Image & Nation, Montreal’s queer film festival, returns November 20-30. Among the offering are a couple films with literary ties: the world premiere of episode one of the Crave series, Heated Rivalry, based on the book by Rachel Reid, and The Captive, a historical retelling of the life of Miguel de Cervantes, author of the novel Don Quixote. You can find this year’s entire program online.
Montreal journalist and film critic Matt Hays was a screenwriter on his brother Peter’s film Flashback, a documentary about an Edmonton bar that was considered Studio 54 of the Prairies during the 1980s. Watch the film for free here.
We have 18 sign-ups for our first meeting of the Violet Hour Book Club Toronto on Saturday, November 29 at Another Story Bookshop. The inaugural title is What I Know About You by Éric Chacour.

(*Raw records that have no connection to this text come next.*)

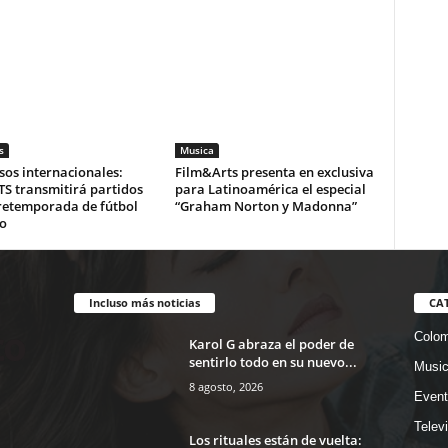
s
Musica
os internacionales:
Film&Arts presenta en exclusiva
S transmitirá partidos
para Latinoamérica el especial
pretemporada de fútbol
“Graham Norton y Madonna”
o
Incluso más noticias
CA
Colom
Karol G abraza el poder de
sentirlo todo en su nuevo...
Musi
8 agosto, 2026
Event
Telev
Los rituales están de vuelta: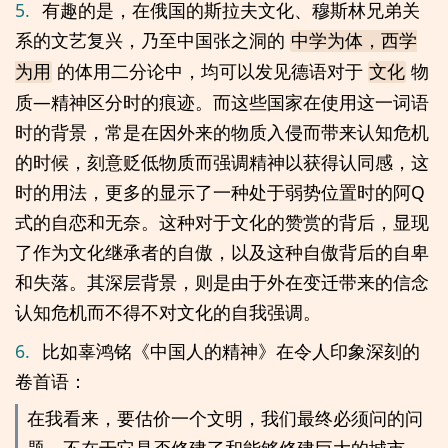
5.
有趣的是，在俄国的斯拉夫文化、穆斯林兄弟关
系的文艺复兴，乃至中国张之洞的
中学为体，西学
的体用二分论中，均可以发见德语对于
物
为用
文化
质—精神区分时的痕迹。而这些国家在使用这一词语
时的背景，常是在因外来的物质入侵而带来认知危机
的时候，刻意贬低物质而强调精神以获得认同感，这
时的用法，更多的显示了一种处于弱势位置时的阿Q
式的自恋和无奈。这种对于文化的赞赏的背后，显现
了作为文化继承者的自傲，以及这种自傲背后的自卑
和失落。其深层背景，则是由于外在变迁带来的信念
认知危机而不得不对文化的自我强调。
6.
比如辜鸿铭《中国人的精神》在令人印象深刻的
卷首语：
在我看来，要估价一个文明，我们最终必须问的问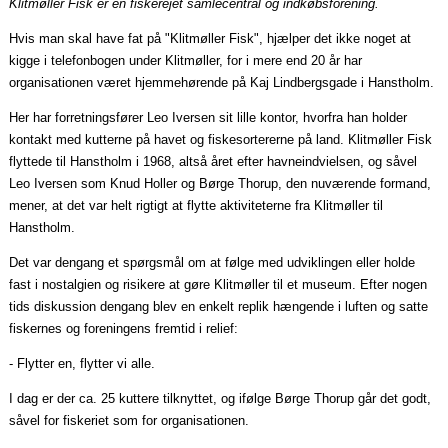
Klitmøller Fisk er en
fiskerejet
samlecentral og indkøbsforening.
Hvis man skal have fat på "Klitmøller Fisk", hjælper det ikke noget at
kigge i telefonbogen under Klitmøller, for i mere end 20 år har
organisationen været hjemmehørende på Kaj
Lindbergsgade
i Hanstholm.
Her har forretningsfører Leo Iversen sit lille kontor, hvorfra han holder
kontakt med kutterne på havet og fiskesortererne på land. Klitmøller Fisk
flyttede til Hanstholm i 1968, altså året efter havneindvielsen, og såvel
Leo Iversen som Knud Holler og Børge Thorup, den nuværende formand,
mener, at det var helt rigtigt at flytte aktiviteterne fra Klitmøller til
Hanstholm.
Det var dengang et spørgsmål om at følge med udviklingen eller holde
fast i nostalgien og risikere at gøre Klitmøller til et museum. Efter nogen
tids diskussion dengang blev en enkelt replik hængende i luften og satte
fiskernes og foreningens fremtid i relief:
- Flytter en, flytter vi alle.
I dag er der ca. 25 kuttere tilknyttet, og ifølge Børge Thorup går det godt,
såvel for fiskeriet som for organisationen.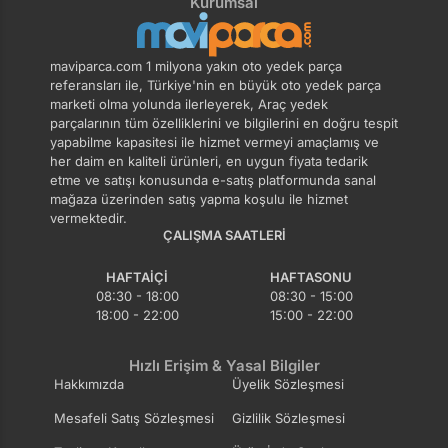
Kurumsal
maviparca.com 1 milyona yakın oto yedek parça
referansları ile, Türkiye'nin en büyük oto yedek parça
marketi olma yolunda ilerleyerek, Araç yedek
parçalarının tüm özelliklerini ve bilgilerini en doğru tespit
yapabilme kapasitesi ile hizmet vermeyi amaçlamış ve
her daim en kaliteli ürünleri, en uygun fiyata tedarik
etme ve satışı konusunda e-satış platformunda sanal
mağaza üzerinden satış yapma koşulu ile hizmet
vermektedir.
ÇALIŞMA SAATLERI
HAFTAIÇI
HAFTASONU
08:30 - 18:00
08:30 - 15:00
18:00 - 22:00
15:00 - 22:00
Hızlı Erişim & Yasal Bilgiler
Hakkımızda
Üyelik Sözleşmesi
Mesafeli Satış Sözleşmesi
Gizlilik Sözleşmesi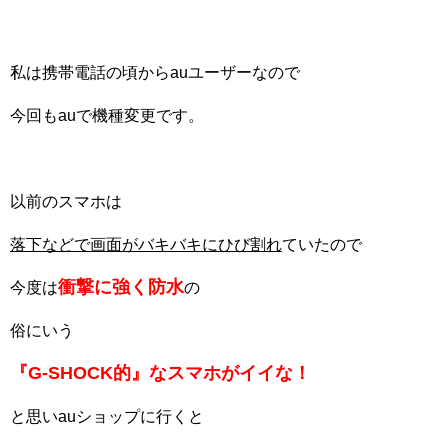
私は携帯電話の頃からauユーザーなので
今回もauで機種変更です。
以前のスマホは
落下などで画面がバキバキにひび割れ
ていたので
衝撃に強く防水
今度は
の
俗にいう
『G-SHOCK的』なスマホがイイな！
と思いauショップに行くと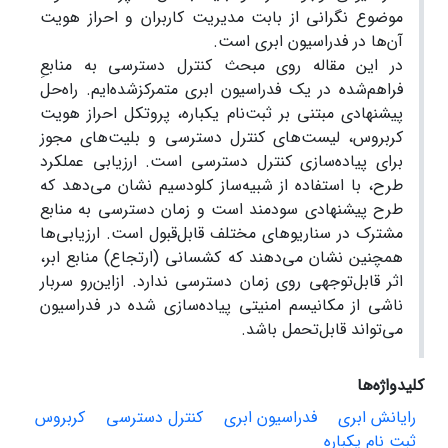
موضوع نگرانی از بابت مدیریت کاربران و احراز هویت
آن‌ها در فدراسیون ابری است.
در این مقاله روی مبحث کنترل دسترسی به منابعِ
فراهم‌شده در یک فدراسیون ابری متمرکزشده‌ایم. راه‌حل
پیشنهادی مبتنی بر ثبت‌نام یکباره، پروتکل احراز هویت
کربروس، لیست‌های کنترل دسترسی و بلیت‌های مجوز
برای پیاده‌سازی کنترل دسترسی است. ارزیابی عملکرد
طرح، با استفاده از شبیه‌ساز کلودسیم نشان می‌دهد که
طرح پیشنهادی سودمند است و زمان دسترسی به منابع
مشترک در سناریوهای مختلف قابل‌قبول است. ارزیابی‌ها
همچنین نشان می‌دهند که کشسانی (ارتجاع) منابع ابر،
اثر قابل‌توجهی روی زمان دسترسی ندارد. ازاین‌رو سربار
ناشی از مکانیسم امنیتی پیاده‌سازی شده در فدراسیون
می‌تواند قابل‌تحمل باشد.
کلیدواژه‌ها
رایانش ابری
فدراسیون ابری
کنترل دسترسی
کربروس
ثبت نام یکباره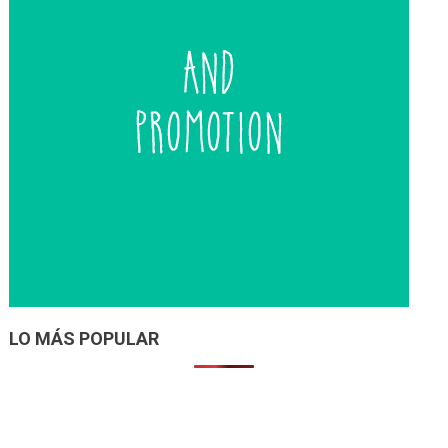
LO MÁS POPULAR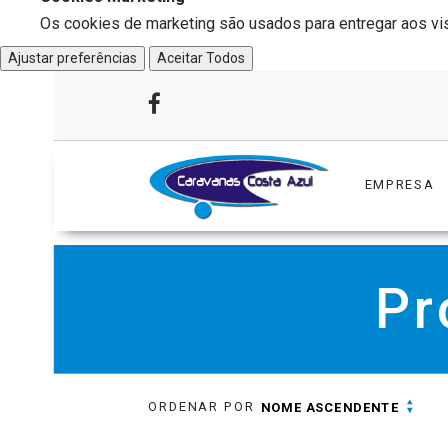
Os cookies de marketing são usados para entregar aos visi
Ajustar preferências
Aceitar Todos
EMPRESA
Pr
ORDENAR POR
NOME ASCENDENTE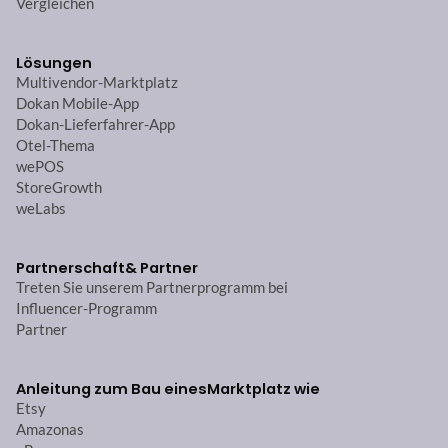
Vergleichen
Lösungen
Multivendor-Marktplatz
Dokan Mobile-App
Dokan-Lieferfahrer-App
Otel-Thema
wePOS
StoreGrowth
weLabs
Partnerschaft
& Partner
Treten Sie unserem Partnerprogramm bei
Influencer-Programm
Partner
Anleitung zum Bau eines
Marktplatz wie
Etsy
Amazonas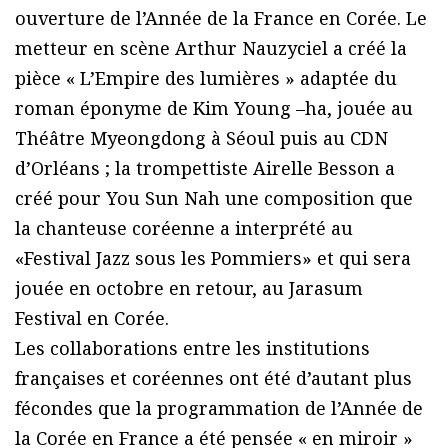
ouverture de l’Année de la France en Corée. Le
metteur en scène Arthur Nauzyciel a créé la
pièce « L’Empire des lumières » adaptée du
roman éponyme de Kim Young –ha, jouée au
Théâtre Myeongdong à Séoul puis au CDN
d’Orléans ; la trompettiste Airelle Besson a
créé pour You Sun Nah une composition que
la chanteuse coréenne a interprété au
«Festival Jazz sous les Pommiers» et qui sera
jouée en octobre en retour, au Jarasum
Festival en Corée.
Les collaborations entre les institutions
françaises et coréennes ont été d’autant plus
fécondes que la programmation de l’Année de
la Corée en France a été pensée « en miroir »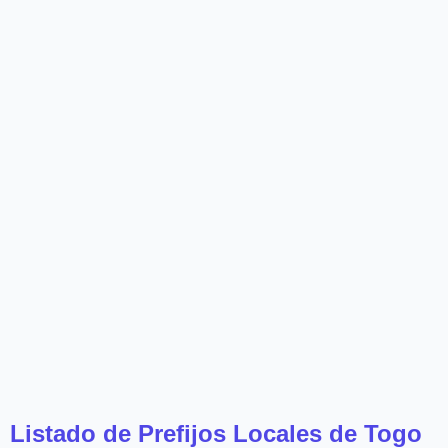
Listado de Prefijos Locales de Togo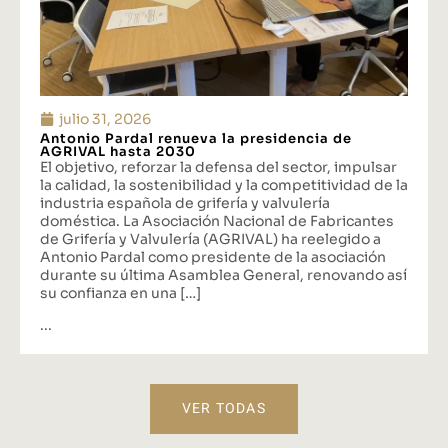
julio 31, 2026
Antonio Pardal renueva la presidencia de
AGRIVAL hasta 2030
El objetivo, reforzar la defensa del sector, impulsar
la calidad, la sostenibilidad y la competitividad de la
industria española de grifería y valvulería
doméstica. La Asociación Nacional de Fabricantes
de Grifería y Valvulería (AGRIVAL) ha reelegido a
Antonio Pardal como presidente de la asociación
durante su última Asamblea General, renovando así
su confianza en una […]
...
VER TODAS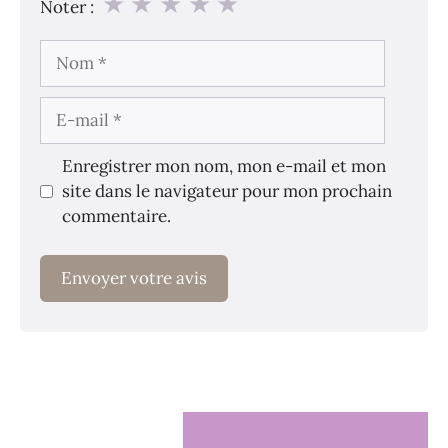
★
★
★
★
★
Noter :
Nom
E-
mail
Enregistrer mon nom, mon e-mail et mon
site dans le navigateur pour mon prochain
commentaire.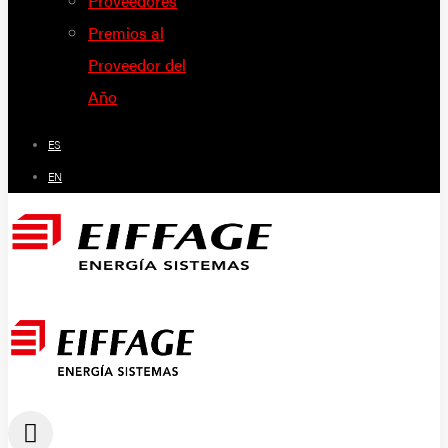
Proveedores
Premios al
Proveedor del
Año
ES
EN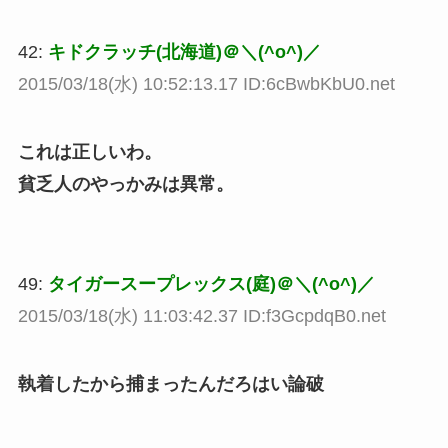
42:
キドクラッチ(北海道)＠＼(^o^)／
2015/03/18(水) 10:52:13.17 ID:6cBwbKbU0.net
これは正しいわ。
貧乏人のやっかみは異常。
49:
タイガースープレックス(庭)＠＼(^o^)／
2015/03/18(水) 11:03:42.37 ID:f3GcpdqB0.net
執着したから捕まったんだろはい論破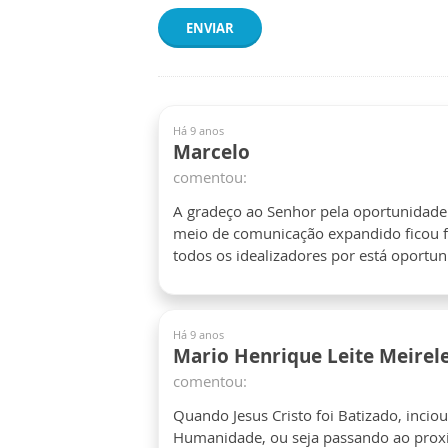
ENVIAR
Há 9 anos
Marcelo
comentou:
A gradeço ao Senhor pela oportunidade 
meio de comunicação expandido ficou fác
todos os idealizadores por está oportu
Há 9 anos
Mario Henrique Leite Meirel
comentou:
Quando Jesus Cristo foi Batizado, inci
Humanidade, ou seja passando ao proxi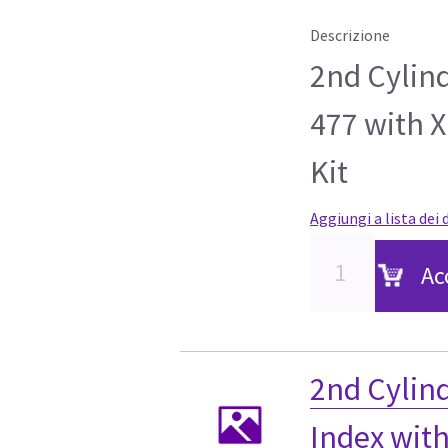
Descrizione
2nd Cylin
477 with 
Kit
Aggiungi a lista dei 
Ac
2nd Cylin
Index wit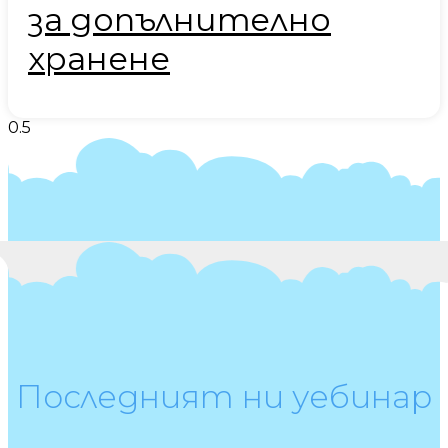
за допълнително
хранене
Последният ни уебинар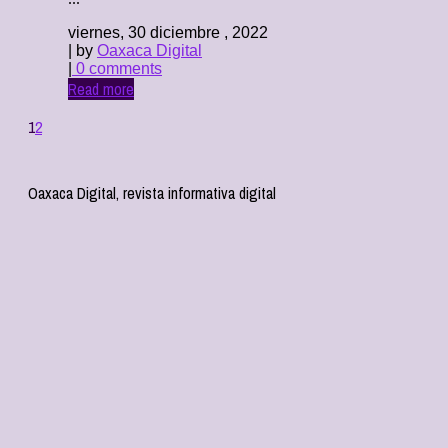
viernes, 30 diciembre , 2022
| by
Oaxaca Digital
|
0 comments
Read more
1
2
Oaxaca Digital, revista informativa digital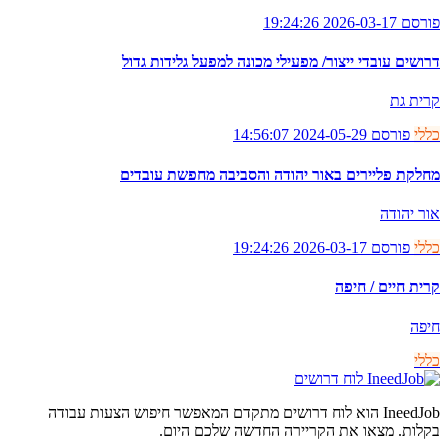
פורסם 2026-03-17 19:24:26
דרושים עובדי ייצור/ מפעילי מכונה למפעל גלידות גדול
קרית גת
כללי
פורסם 2024-05-29 14:56:07
מחלקת פליירים באור יהודה והסביבה מחפשת עובדים
אור יהודה
כללי
פורסם 2026-03-17 19:24:26
קרית חיים / חיפה
חיפה
כללי
לוח דרושים
IneedJob הוא לוח דרושים מתקדם המאפשר חיפוש הצעות עבודה
בקלות. מצאו את הקריירה החדשה שלכם היום.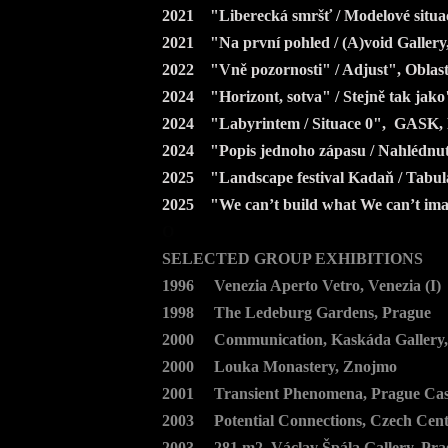
2021 "Liberecká smršť / Modelové situac
2021 "Na první pohled / (A)void Gallery
2022 "Vně pozornosti" / Adjust", Oblastn
2024 "Horizont, sotva" / Stejně tak jako
2024 "Labyrintem / Situace 0", GASK,
2024 "Popis jednoho zápasu / Nahlédnut
2025 "Landscape festival Kadaň / Tabul
2025 "
We can’t build what We can’t im
O
SELECTED GROUP EXHIBITIONS
1996 Venezia Aperto Vetro, Venezia (I)
1998 The Ledeburg Gardens, Prague
2000 Communication, Kaskáda Gallery, 
2000 Louka Monastery, Znojmo
2001 Transient Phenomena, Prague Cast
2003 Potential Connections, Czech Cen
2003 281 m2, Václav Špála Gallery, Pra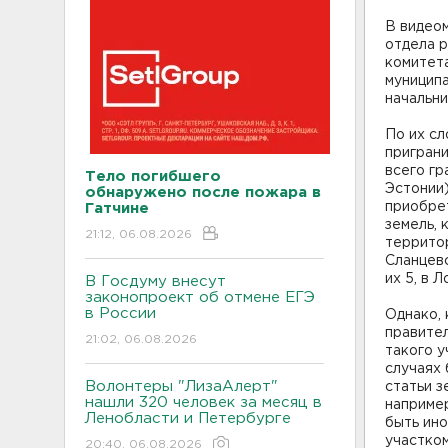
В видеом
отдела 
комитет
муницип
начальн
По их сл
приграни
всего гр
Тело погибшего
Эстонии)
обнаружено после пожара в
приобре
Гатчине
земель,
21:12, 06.08.2026
территор
Сланцев
их 5, в 
В Госдуму внесут
законопроект об отмене ЕГЭ
в России
Однако,
правител
21:02, 06.08.2026
такого у
случаях
Волонтеры "ЛизаАлерт"
статьи з
нашли 320 человек за месяц в
например
Ленобласти и Петербурге
быть ино
участком
20:40, 06.08.2026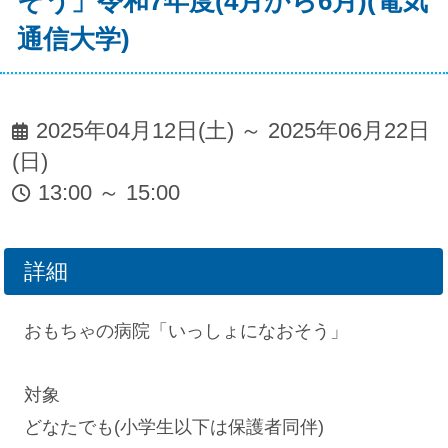
そう」令和7年度(4月から6月)(電気
通信大学)
2025年04月12日(土) ～ 2025年06月22日
(日)
13:00 ～ 15:00
詳細
おもちゃの病院「いっしょになおそう」
対象
どなたでも(小学生以下は保護者同伴)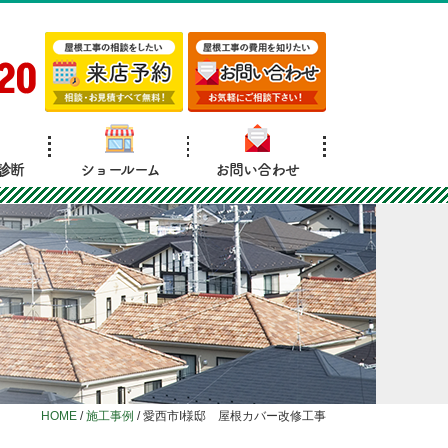
20
診断
ショールーム
お問い合わせ
HOME
/
施工事例
/
愛西市I様邸 屋根カバー改修工事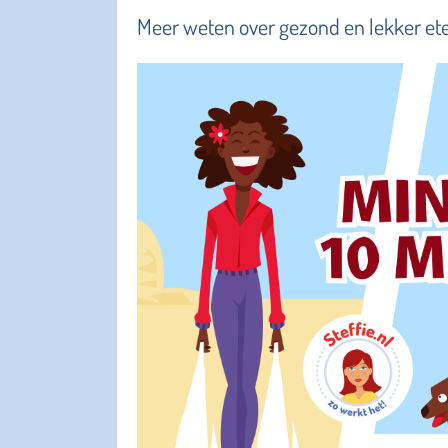
Meer weten over gezond en lekker et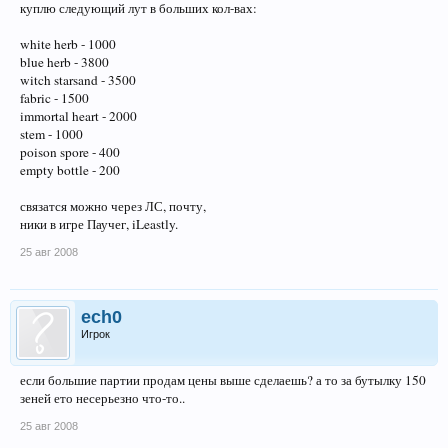
куплю следующий лут в больших кол-вах:
white herb - 1000
blue herb - 3800
witch starsand - 3500
fabric - 1500
immortal heart - 2000
stem - 1000
poison spore - 400
empty bottle - 200
связатся можно через ЛС, почту,
ники в игре Паучег, iLeastly.
25 авг 2008
ech0
Игрок
если большие партии продам цены выше сделаешь? а то за бутылку 150
зеней ето несерьезно что-то..
25 авг 2008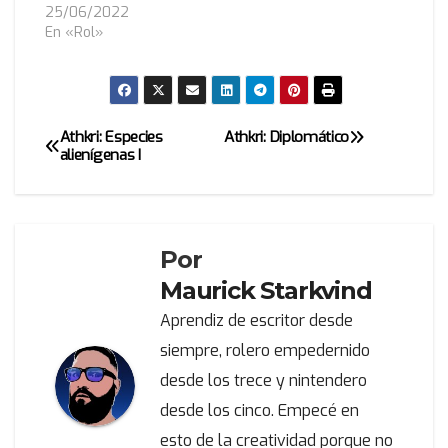
25/06/2022
En «Rol»
Athkri: Especies
Athkri: Diplomático
Navegación
alienígenas I
de
entradas
Por
Maurick Starkvind
Aprendiz de escritor desde
siempre, rolero empedernido
desde los trece y nintendero
desde los cinco. Empecé en
esto de la creatividad porque no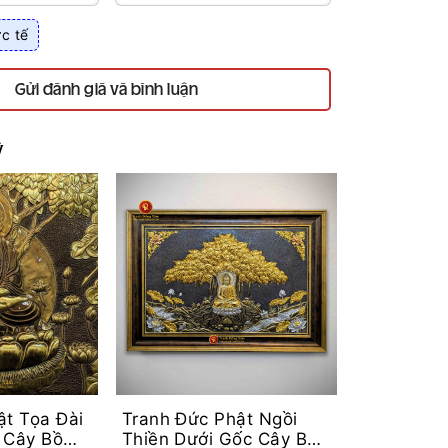
c tế
Gửi đánh giá và bình luận
ý
ật Tọa Đài
Tranh Đức Phật Ngồi
 Cây Bồ
Thiền Dưới Gốc Cây Bồ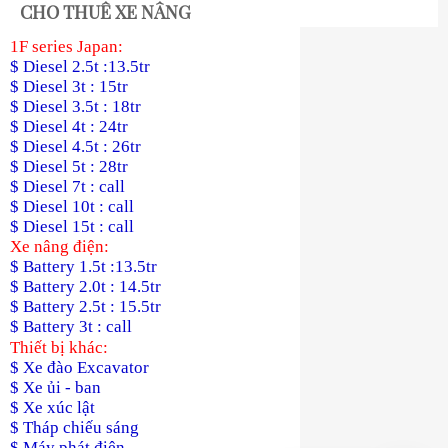
CHO THUÊ XE NÂNG
1F series Japan:
$ Diesel 2.5t :13.5tr
$ Diesel 3t : 15tr
$ Diesel 3.5t : 18tr
$ Diesel 4t : 24tr
$ Diesel 4.5t : 26tr
$ Diesel 5t : 28tr
$ Diesel 7t : call
$ Diesel 10t : call
$ Diesel 15t : call
Xe nâng điện:
$ Battery 1.5t :13.5tr
$ Battery 2.0t : 14.5tr
$ Battery 2.5t : 15.5tr
$ Battery 3t : call
Thiết bị khác:
$ Xe đào Excavator
$ Xe ủi - ban
$ Xe xúc lật
$ Tháp chiếu sáng
$ Máy phát điện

Those who are interested in joining need to sign up to attend. Tell you friends.
At last month’s book club meeting, Ful mentioned Montreal’s Queer Cinema Club and their upcoming December 4 screening of 120 battements par minute at Cinéma du Parc. Find out about their monthly projections here.
QUEER VIEW MIRROR: October
A huge thank you to everyone who came out to celebrate 10 years of Jordan Coloumbe’s Crooked Fagazine on October 9. It was such a fun event, and I’m grateful to Jordan for the invitation. One of the things I love about Jordan is his creativity and vision. For this milestone, he knew exactly what he wanted to do. Since Crooked is all about confessional storytelling, Jordan thought it would be fitting for me to hear his confession of having produced 10 editions of the zine. To do so, he rented me priest’s outfit (below), and I sat on the stools of Dep Le Pick-Up with him and we talked all about early queer print culture, the role zines play in community building, and stripping shame of its power.
Photo by Su J Sokol
Thanks also to those who came out to hear me read at the 2025 edition of Literary Oktoberfest (below). Held at the L’Ambroisie et L’Espace Canal the event was a wonderful mix of keynotes and readings, plus dozens of tables of publishers, booksellers, and literary support organizations. Literary events often tend to skew older, but the organizers of this event (Montreal writer and editor Curtis McRae and his team at Yolk Literary Journal) really know how to talk to the next generation. I was beyond honoured to be asked to read, choosing to read an excerpt from my current work-in-progress. To be honest, I was nervous. This voice in this work is very different from what I have written before, but it was good to hear it out loud in a room and feel the words in mouth. I was pleased to get some laughs too, reassuring me they are not only in my head.
Photo by Héctor Gálvez
That’s it for this month. Happy reading!
Stay up to date and follow the Violet Hour Literary Series & Book Club on Facebook and Instagram.












Love this new format and platform, Chris. Fantastic. And I’m happy to subscribe.
What a lineup of events you have, well, lined up for us this month, Chris! Thanks so much for all your work. You add so much love and pleasure to/for our community. ❤️
I’m in! It makes sense to have a subscription with all the work you put into it, Chris!